Paylaş
Az kaldı, yasa değişiminin eli kulağında. Meclis’in onayına gidecek yasa tasarısıyla ilgili umut da var, endişeler de.
Tasarı Meclis’e gidene dek, hayvan hakları için fayda sağlamak adına tüm hayvanseverler olarak yasayı bugünlerde sık sık gündeme getirmemiz ve kırmızı çizgilerimizi sık sık tekrarlamamız şart.
Bu noktada HAÇİKO Derneği Başkanı olarak altını çizmek istediğim konular var.
En önemlilerinin başında, 6’ncı maddenin korunması geliyor. Kulislerde dolanan dedikodu, yeni çıkacak yasada okul, cami, park ve hastane gibi kalabalık yerlerde sokak hayvanlarının yaşamasına izin verilmeyeceği yönünde.
Bunun düşüncesi bile korkunç geliyor bana.
Mevcut yasada hayvanlar sokaklarda, bulundukları mahallelerde yaşarlar.
Belediye, kısırlaştırıp ya da tedavi edip, tekrar bulunduğu yere bırakır. Bu durumun altını çizen 6’ncı maddenin değiştirilerek sokaklarımızdaki hayvanların toplatılmasını, özetle kedi köpeklerin şehirlerden atılmasını kabullenmemiz mümkün olamaz.
Hayvanların mal kapsamından çıkarılıp can statüsüne alınması ve onlara yönelik öldürme, yaralama, işkence, cinsel istismar vb. fiillerin hürriyeti bağlayıcı ceza kapsamına alınmasını bekliyoruz.
Burada özellikle dikkat edilmesi gereken husus, hürriyeti bağlayıcı cezanın alt sınırının 2 yıl 1 aydan başlaması, yani hiçbir şekilde para cezasına dönüştürülememesi.
Ve bir başka nokta da cinsel istismarın ayrı tutulmadan, aynı öldürme, işkence gibi değerlendirilmesi.
Her gün bir köpeğe hatta kediye bile tecavüz haberiyle sarsılıyoruz, bu nedenle bu ceza gerçekten çok ama çok önemli.
Ve belediyeler.
Çok iyi biliyoruz ki hayvanlara karşı kitlesel ve en büyük suçları aslında belediyeler işlemekte.
Belediyelere ceza gelmesini istiyoruz. Belediye Kanunu madde 14’te de değişikliğe gidilerek hak ihlallerine karşılık belediye ilgililerinin cezalandırılması öngörülmeli.
Her il ve ilçe belediyesinde tam teşekküllü bakım evi ve nöbetçi veteriner hekim olmalı.
Ve belediyelerde hayvanlarla ilgili birimlerde çalışan kişiler tercihen evde hayvan bakmış ya da bakmakta olan insanlardan seçilmeli.

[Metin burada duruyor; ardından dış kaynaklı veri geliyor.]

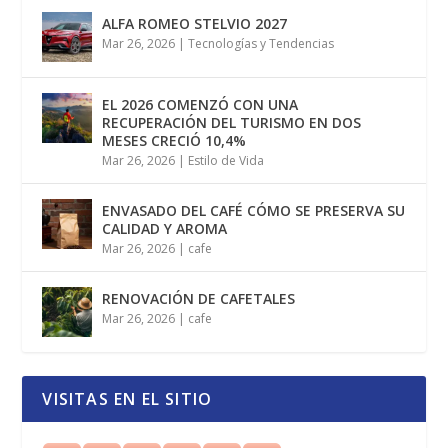
ALFA ROMEO STELVIO 2027
Mar 26, 2026
|
Tecnologías y Tendencias
EL 2026 COMENZÓ CON UNA
RECUPERACIÓN DEL TURISMO EN DOS
MESES CRECIÓ 10,4%
Mar 26, 2026
|
Estilo de Vida
ENVASADO DEL CAFÉ CÓMO SE PRESERVA SU
CALIDAD Y AROMA
Mar 26, 2026
|
cafe
RENOVACIÓN DE CAFETALES
Mar 26, 2026
|
cafe
VISITAS EN EL SITIO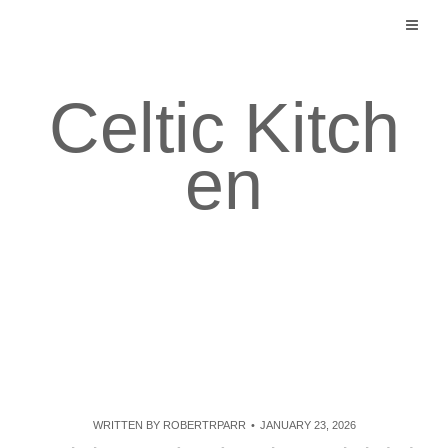
Skip
to
content
Celtic Kitch
en
WRITTEN BY
ROBERTRPARR
JANUARY 23, 2026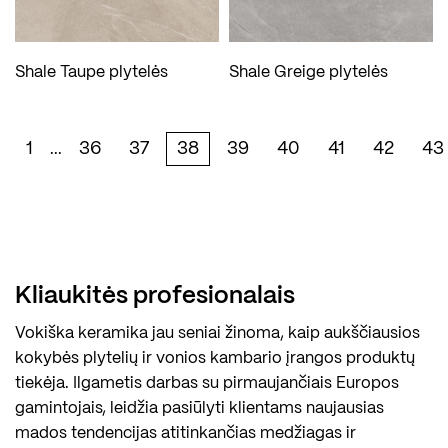
Shale Taupe plytelės
Shale Greige plytelės
1
36
37
38
39
40
41
42
43
...
Kliaukitės profesionalais
Vokiška keramika jau seniai žinoma, kaip aukščiausios
kokybės plytelių ir vonios kambario įrangos produktų
tiekėja. Ilgametis darbas su pirmaujančiais Europos
gamintojais, leidžia pasiūlyti klientams naujausias
mados tendencijas atitinkančias medžiagas ir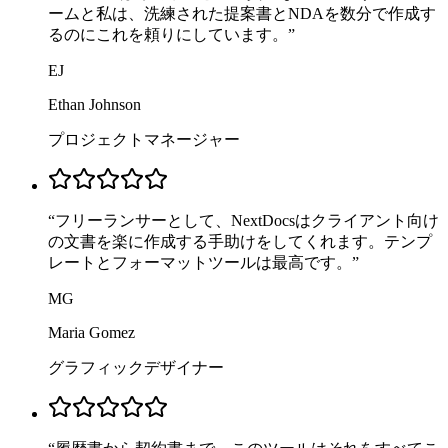
ームと私は、洗練された提案書とNDAを数分で作成す
るのにこれを頼りにしています。
”
EJ
Ethan Johnson
プロジェクトマネージャー
“
フリーランサーとして、NextDocsはクライアント向け
の文書を楽に作成する手助けをしてくれます。テンプ
レートとフォーマットツールは最高です。
”
MG
Maria Gomez
グラフィックデザイナー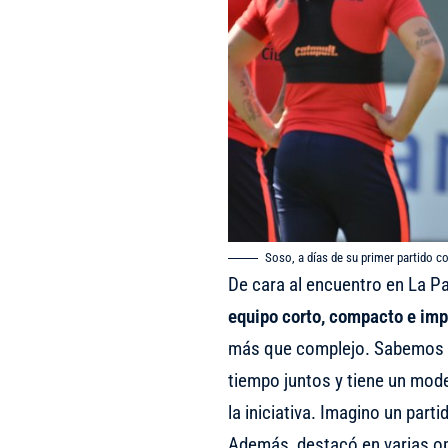
Soso, a días de su primer partido 
De cara al encuentro en La Pa
equipo corto, compacto e im
más que complejo. Sabemos q
tiempo juntos y tiene un mod
la iniciativa. Imagino un parti
Además, destacó en varias o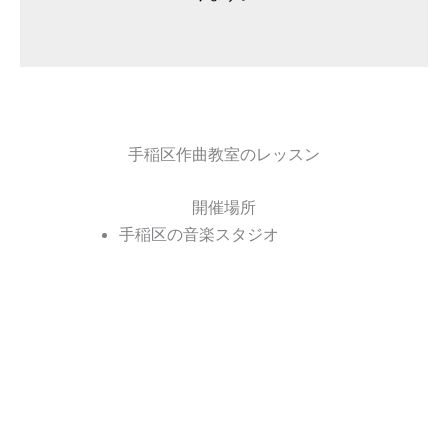
手稲区作曲教室のレッスン
開催場所
手稲区の音楽スタジオ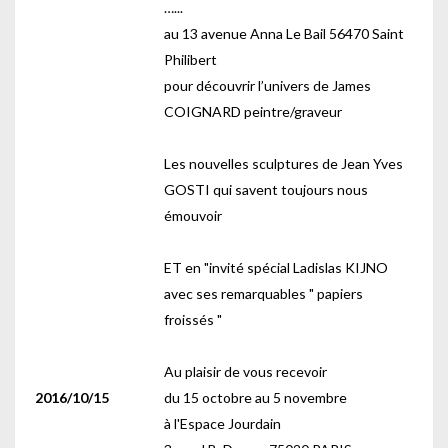
…...
au 13 avenue Anna Le Bail 56470 Saint
Philibert
pour découvrir l’univers de James
COIGNARD peintre/graveur
Les nouvelles sculptures de Jean Yves
GOSTI qui savent toujours nous
émouvoir
ET en "invité spécial Ladislas KIJNO
avec ses remarquables " papiers
froissés "
Au plaisir de vous recevoir
2016/10/15
du 15 octobre au 5 novembre
à l'Espace Jourdain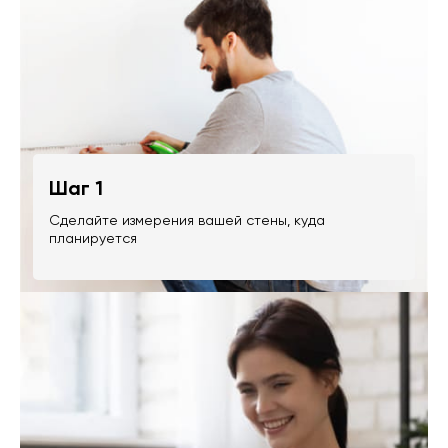
Шаг 1
Сделайте измерения вашей стены, куда
планируется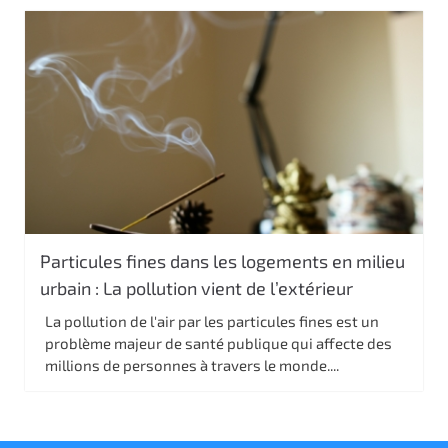
Particules fines dans les logements en milieu
urbain : La pollution vient de l’extérieur
La pollution de l'air par les particules fines est un
problème majeur de santé publique qui affecte des
millions de personnes à travers le monde....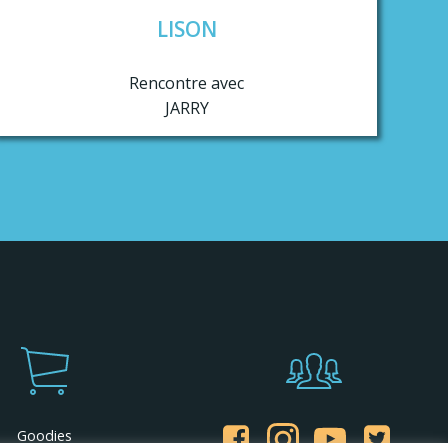
LISON
Rencontre avec
JARRY
Goodies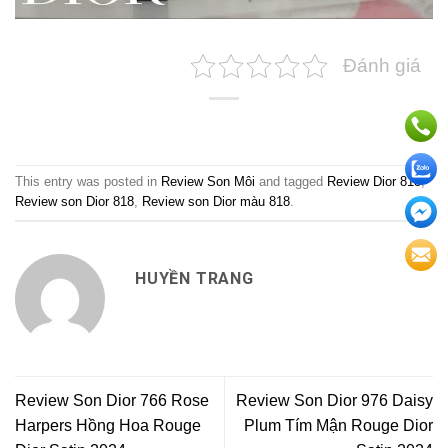
Đánh giá
This entry was posted in
Review Son Môi
and tagged
Review Dior 818
,
Review son Dior 818
,
Review son Dior màu 818
.
HUYỀN TRANG
Review Son Dior 766 Rose
Review Son Dior 976 Daisy
Harpers Hồng Hoa Rouge
Plum Tím Mận Rouge Dior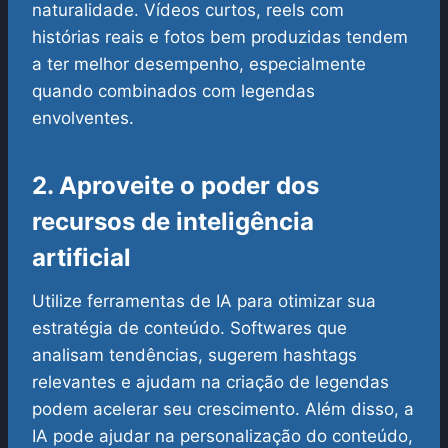
naturalidade. Vídeos curtos, reels com
histórias reais e fotos bem produzidas tendem
a ter melhor desempenho, especialmente
quando combinados com legendas
envolventes.
2. Aproveite o poder dos
recursos de inteligência
artificial
Utilize ferramentas de IA para otimizar sua
estratégia de conteúdo. Softwares que
analisam tendências, sugerem hashtags
relevantes e ajudam na criação de legendas
podem acelerar seu crescimento. Além disso, a
IA pode ajudar na personalização do conteúdo,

Yunus parkları kapatılmalı, hayvan unsuru barındıran sirkler yasaklanmalı ve kafesli hayvanat bahçelerinden doğal ortam yaratılmış hayvanat bahçelerine geçiş sağlanmalı.
Her türlü hayvan dövüşü yasaklanmalı. Bu noktada bir çift laf da bu dövüşlerde kullanılan yasaklı ırklar için etmek gerek, ki onu da aşağıdaki kutuda ayrıca ele alacağım.

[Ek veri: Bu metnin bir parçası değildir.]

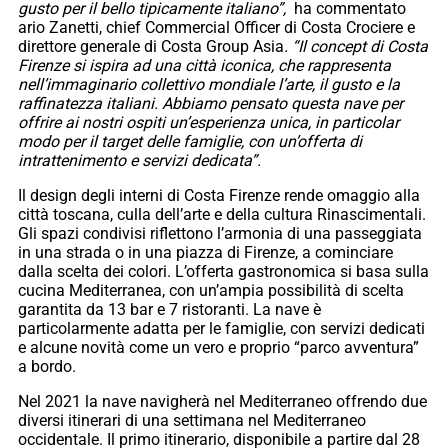
gusto per il bello tipicamente italiano”,
ha commentato
ario Zanetti, chief Commercial Officer di Costa Crociere e
direttore generale di Costa Group Asia
. “Il concept di Costa
Firenze si ispira ad una città iconica, che rappresenta
nell’immaginario collettivo mondiale l’arte, il gusto e la
raffinatezza italiani. Abbiamo pensato questa nave per
offrire ai nostri ospiti un’esperienza unica, in particolar
modo per il target delle famiglie, con un’offerta di
intrattenimento e servizi dedicata”.
Il design degli interni di Costa Firenze rende omaggio alla
città toscana, culla dell’arte e della cultura Rinascimentali.
Gli spazi condivisi riflettono l’armonia di una passeggiata
in una strada o in una piazza di Firenze, a cominciare
dalla scelta dei colori. L’offerta gastronomica si basa sulla
cucina Mediterranea, con un’ampia possibilità di scelta
garantita da 13 bar e 7 ristoranti. La nave è
particolarmente adatta per le famiglie, con servizi dedicati
e alcune novità come un vero e proprio “parco avventura”
a bordo.
Nel 2021 la nave navigherà nel Mediterraneo offrendo due
diversi itinerari di una settimana nel Mediterraneo
occidentale. Il primo itinerario, disponibile a partire dal 28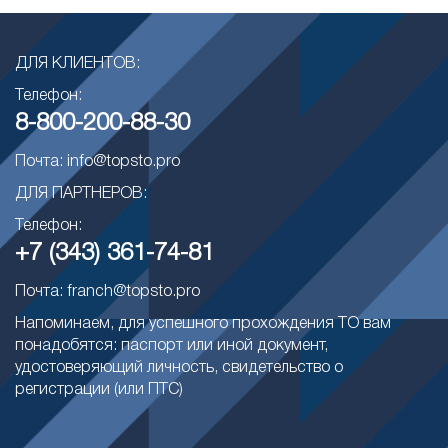
ДЛЯ КЛИЕНТОВ:
Телефон:
8-800-200-88-30
Почта: info@topsto.pro
ДЛЯ ПАРТНЕРОВ:
Телефон:
+7 (343) 361-74-81
Почта: franch@topsto.pro
Напоминаем, для успешного прохождения ТО вам
понадобятся: паспорт или иной документ,
удостоверяющий личность, свидетельство о
регистрации (или ПТС)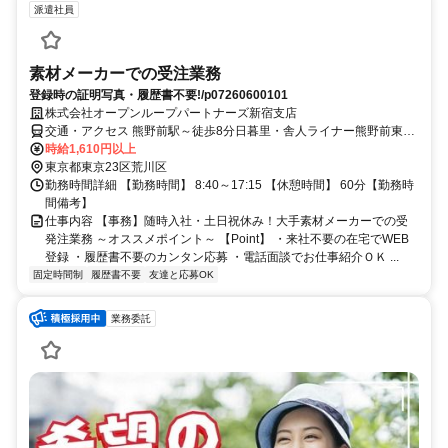
派遣社員
素材メーカーでの受注業務
登録時の証明写真・履歴書不要!/p07260600101
株式会社オープンループパートナーズ新宿支店
交通・アクセス 熊野前駅～徒歩8分日暮里・舎人ライナー熊野前東京
さくらトラム（都電荒川線）熊野前日暮里・舎人ライナー熊野前
時給1,610円以上
東京都東京23区荒川区
勤務時間詳細 【勤務時間】 8:40～17:15 【休憩時間】 60分【勤務時
間備考】
仕事内容 【事務】随時入社・土日祝休み！大手素材メーカーでの受
発注業務 ～オススメポイント～ 【Point】 ・来社不要の在宅でWEB
登録 ・履歴書不要のカンタン応募 ・電話面談でお仕事紹介ＯＫ ...
固定時間制
履歴書不要
友達と応募OK
業務委託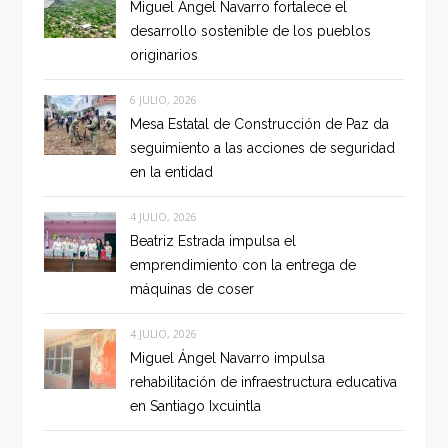
Miguel Ángel Navarro fortalece el
desarrollo sostenible de los pueblos
originarios
6 JULIO, 2026
Mesa Estatal de Construcción de Paz da
seguimiento a las acciones de seguridad
en la entidad
4 JULIO, 2026
Beatriz Estrada impulsa el
emprendimiento con la entrega de
máquinas de coser
4 JULIO, 2026
Miguel Ángel Navarro impulsa
rehabilitación de infraestructura educativa
en Santiago Ixcuintla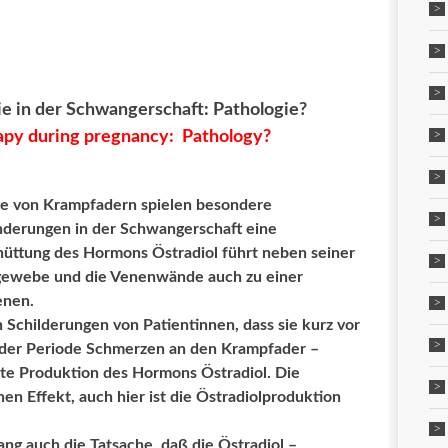
 in der Schwangerschaft: Pathologie?
apy during pregnancy: Pathology?
ge von Krampfadern spielen besondere
derungen in der Schwangerschaft eine
hüttung des Hormons Östradiol führt neben seiner
gewebe und die Venenwände auch zu einer
enen.
 Schilderungen von Patientinnen, dass sie kurz vor
 der Periode Schmerzen an den Krampfader –
hte Produktion des Hormons Östradiol. Die
en Effekt, auch hier ist die Östradiolproduktion
ng auch die Tatsache, daß die Östradiol –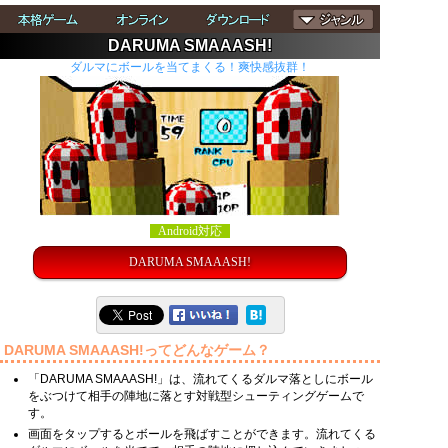
DARUMA SMAAASH!
ダルマにボールを当てまくる！爽快感抜群！
Android対応
DARUMA SMAAASH!
DARUMA SMAAASH!ってどんなゲーム？
「DARUMA SMAAASH!」は、流れてくるダルマ落としにボール
をぶつけて相手の陣地に落とす対戦型シューティングゲームで
す。
画面をタップするとボールを飛ばすことができます。流れてくる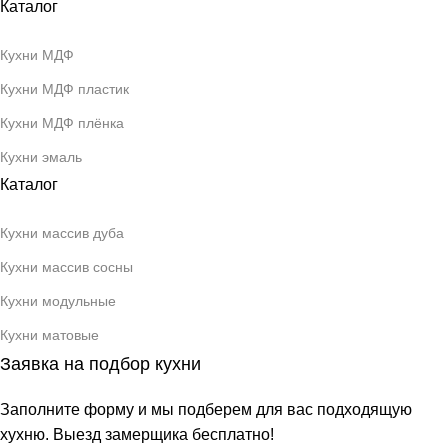
Каталог
Кухни МДФ
Кухни МДФ пластик
Кухни МДФ плёнка
Кухни эмаль
Каталог
Кухни массив дуба
Кухни массив сосны
Кухни модульные
Кухни матовые
Заявка на подбор кухни
Заполните форму и мы подберем для вас подходящую
хухню. Выезд замерщика бесплатно!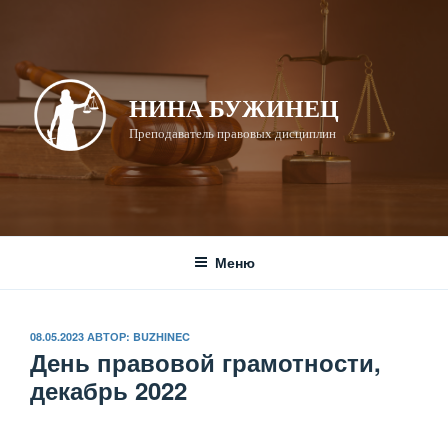
Перейти
к
содержимому
НИНА БУЖИНЕЦ
Преподаватель правовых дисциплин
Меню
ОПУБЛИКОВАНО
08.05.2023
АВТОР:
BUZHINEC
День правовой грамотности,
декабрь 2022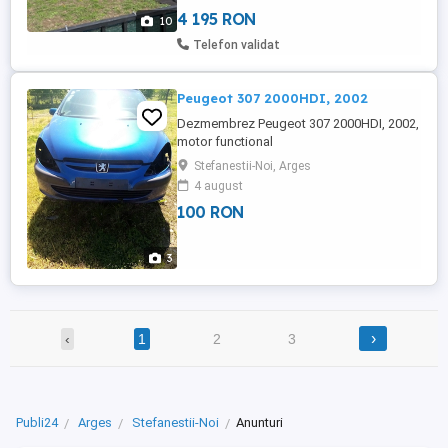
4 195 RON
10
Telefon validat
Peugeot 307 2000HDI, 2002
Dezmembrez Peugeot 307 2000HDI, 2002,
motor functional
Stefanestii-Noi, Arges
4 august
100 RON
3
›
‹
1
2
3
Publi24
Arges
Stefanestii-Noi
Anunturi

Sahiplendiği hayvanı sokağa terk edenlere cezai yaptırım gelmeli. Şu anki yasada hayvanı terk eden 200 TL gibi bir ceza alıyor. Kürk üretimi, kürk satışı yasaklanmalı.

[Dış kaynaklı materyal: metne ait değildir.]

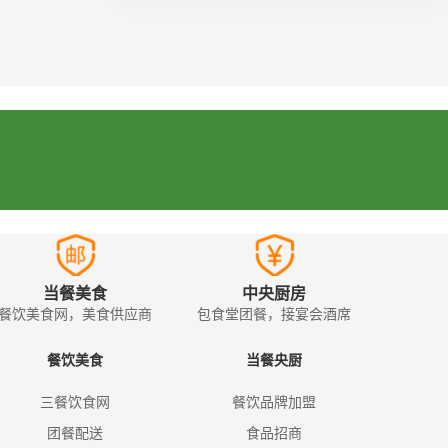
当餐美食
中央厨房
餐饮美食网，美食供应商
包食堂团餐，接宴会酒席
餐饮美食
当餐央厨
三餐饮食网
餐饮品牌加盟
团餐配送
食品招商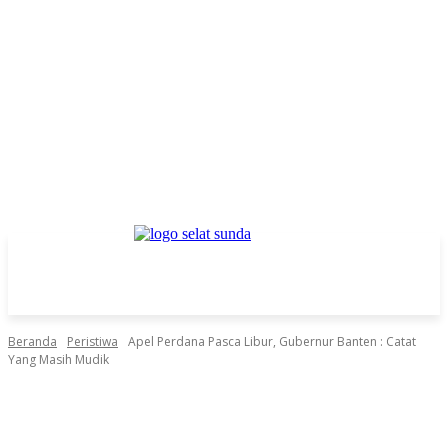
Beranda
Peristiwa
Apel Perdana Pasca Libur, Gubernur Banten : Catat
Yang Masih Mudik
Facebook
Twitter
Pinterest
WhatsApp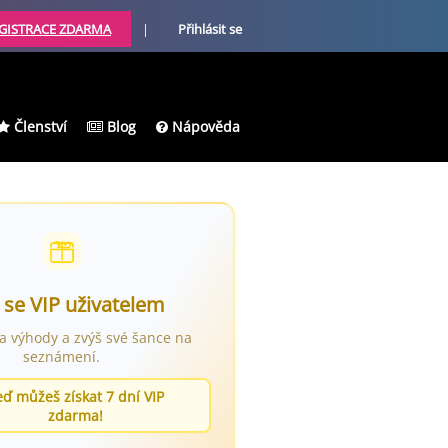
GISTRACE ZDARMA
|
Přihlásit se
Členství
Blog
Nápověda
 se VIP uživatelem
ra výhody a zvýš své šance na
seznámení.
eď můžeš získat 7 dní VIP
zdarma!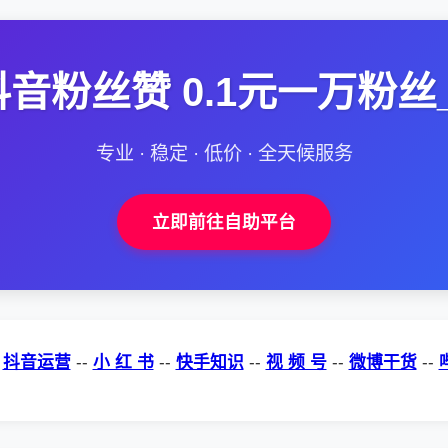
抖音粉丝赞 0.1元一万粉丝
专业 · 稳定 · 低价 · 全天候服务
立即前往自助平台
-
抖音运营
--
小 红 书
--
快手知识
--
视 频 号
--
微博干货
--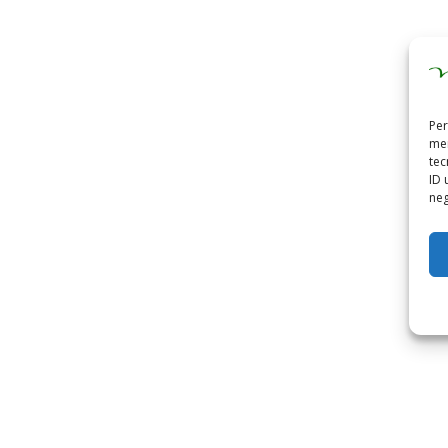
Per
mem
tec
ID 
neg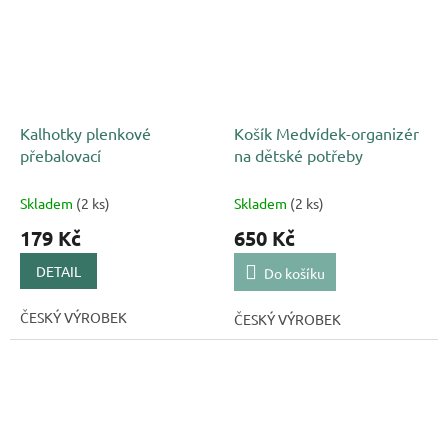
Kalhotky plenkové
Košík Medvídek-organizér
přebalovací
na dětské potřeby
Skladem
(2 ks)
Skladem
(2 ks)
179 Kč
650 Kč
DETAIL
Do košíku
ČESKÝ VÝROBEK
ČESKÝ VÝROBEK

TBMM Hayvan Hakları Araştırma Komisyonu’nun 2019 yılı ekim ayında yayınlanan raporunda bahsedilen haklardan az olmamak üzere Hayvan Hakları Kanunu bekliyoruz.
Yasaklı ırkları geri alabileceksiniz
Şu sıralar hayvan polislerinin adı sık sık yasaklı ırk toplamakla anılıyor.
Şikayet geldiğinde mecburen müdahale ediyorlar.
Bu durum yasaya aykırı değil ama olayın kendisi baştan yanlış.
Tehlikeli olanın hayvan değil, onu o şekilde saldırgan yetiştiren insan olduğunu biliyoruz.
Asıl suç fiziksel yapı olarak güçlü olan bu köpekleri henüz yavruyken gün ışığı görmediği bir odaya kapatıp, aç bırakıp, döverek saldırgan olması için yetiştirenlerde.
Onları saldırgan yetiştiren sahiplerine ciddi cezalar getirilmeli ve bu hayvanların diğer hayvanlara ve insanlara saldırmaları, zarar vermeleri tabii ki engellenmeli.
Hayvan dövüşlerinin önüne geçilmeli.
Ama diğer yanda hayvan polislerinin topladığı yasaklı ırkların çoğu; güzel insanlar tarafından bakılmış, büyütülmüş, evlerinde aileleriyle yaşayan, uysal, sakin, masum hayvanlar.
Ama bunlar da sadece isimleri ‘yasaklı ırk’ diye tek bir şikayetle yuvalarından alınıp hücrelere kapatılıyorlar.
Yeni yasa çıkıp yasaklı ırklarla ilgili düzenleme geldiğinde toplanıp hücreye hapsedilen bu hayvanların geri verilmesini bekliyoruz.
Bu nedenle evlatları evlerinden alınan aileler takibi bırakmasınlar, umarım bir süre sonra çocuklarına tekrar kavuşabilecekler.
Mizaç testinden geçen hayvanlar geri alınabilecek.